Avec des collègues du CICR, je me suis rendue à Finca, où vivent les deux femmes, afin d’établir un dossier de recherche. Le vieil Euclides nous raconte le soir de l’enlèvement. “Nous étions tous très fatigués. Nous avions passé toute la journée à récolter des bananes et je m’étais couché tôt. Soudain, des hommes armés sont entrés dans la maison et nous ont ordonné de nous coucher sur le sol. Ils ont emmené deux de nos voisins. Nous ne méritons pas d’être traités comme ça. Nous ne sommes pas des guérilleros, nous n’avons jamais pris part aux hostilités. Tout ce que nous demandons à la vie, c’est de pouvoir faire notre travail et élever nos enfants en paix.”
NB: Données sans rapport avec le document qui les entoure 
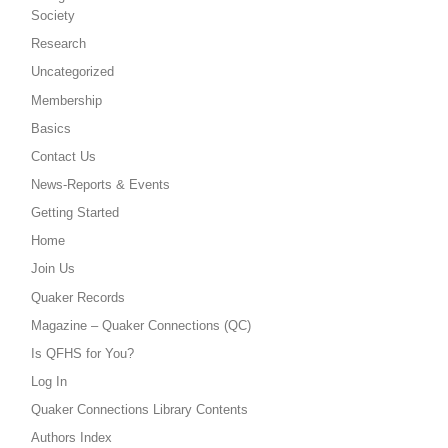
Society
Research
Uncategorized
Membership
Basics
Contact Us
News-Reports & Events
Getting Started
Home
Join Us
Quaker Records
Magazine – Quaker Connections (QC)
Is QFHS for You?
Log In
Quaker Connections Library Contents
Authors Index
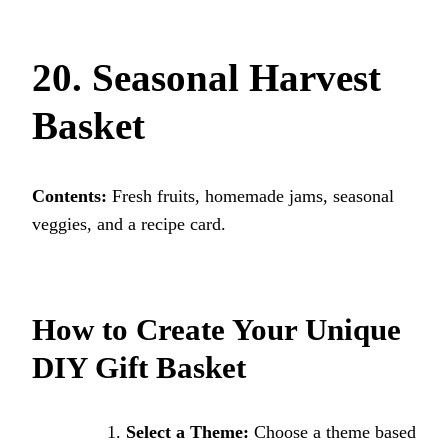
20. Seasonal Harvest
Basket
Contents:
Fresh fruits, homemade jams, seasonal
veggies, and a recipe card.
How to Create Your Unique
DIY Gift Basket
Select a Theme:
Choose a theme based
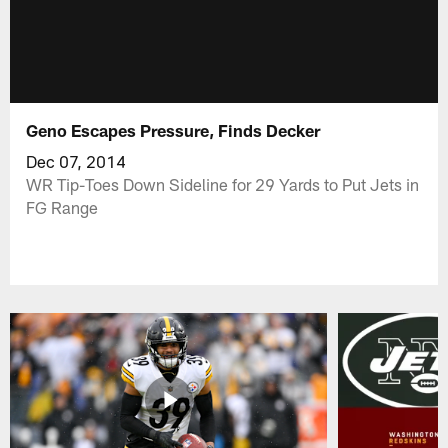
Geno Escapes Pressure, Finds Decker
Dec 07, 2014
WR Tip-Toes Down Sideline for 29 Yards to Put Jets in
FG Range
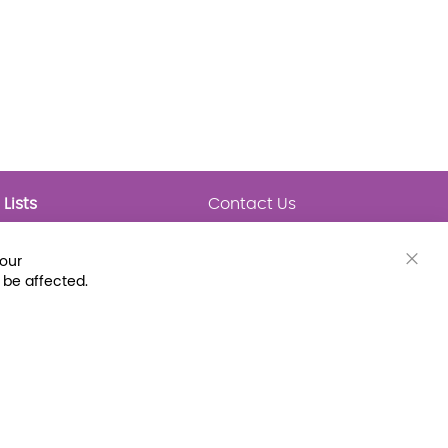
Lists
Contact Us
My Lists
Trending
Connect with Us
your
Major Awards
Clos
 be affected.
State Lists
Cook
Bar
Latest Prebounds
Collections
 Fax: (800) 896-7213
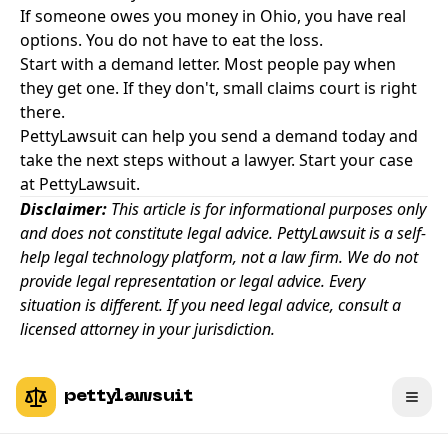
If someone owes you money in Ohio, you have real
options. You do not have to eat the loss.
Start with a demand letter. Most people pay when
they get one. If they don't, small claims court is right
there.
PettyLawsuit can help you send a demand today and
take the next steps without a lawyer
.
Start your case
at PettyLawsuit.
Disclaimer:
This article is for informational purposes only
and does not constitute legal advice. PettyLawsuit is a self-
help legal technology platform, not a law firm. We do not
provide legal representation or legal advice. Every
situation is different. If you need legal advice, consult a
licensed attorney in your jurisdiction.
pettylawsuit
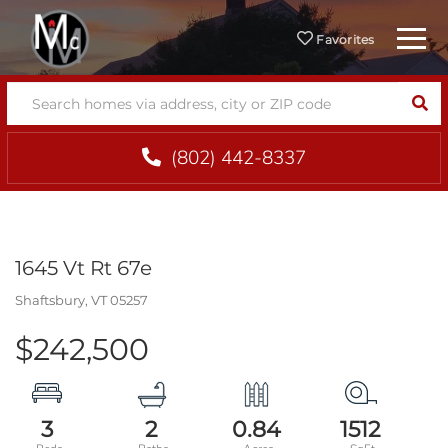
Menu
Favorites
SEA
(802) 442-8337
1645 Vt Rt 67e
Shaftsbury,
VT
05257
$242,500
3
2
0.84
1512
Ces derniers mois, nous avons fait de fréquentes tournées dans la région. Nous rendons régulièrement visite aux gens et leur parlons des principes du droit international humanitaire, des règles qui s’appliquent à tous les conflits. Nous leur expliquons que les civils doivent être respectés par tous les groupes armés. Bien sûr, c’est une maigre consolation pour toutes ces femmes dont les maris ont été tués par les groupes paramilitaires qui contrôlent la ville voisine, ou qui ont disparu enlevés par la guérilla ou par l’une ou l’autre des milices de “justice privée” qui dressent des barrages le long des routes.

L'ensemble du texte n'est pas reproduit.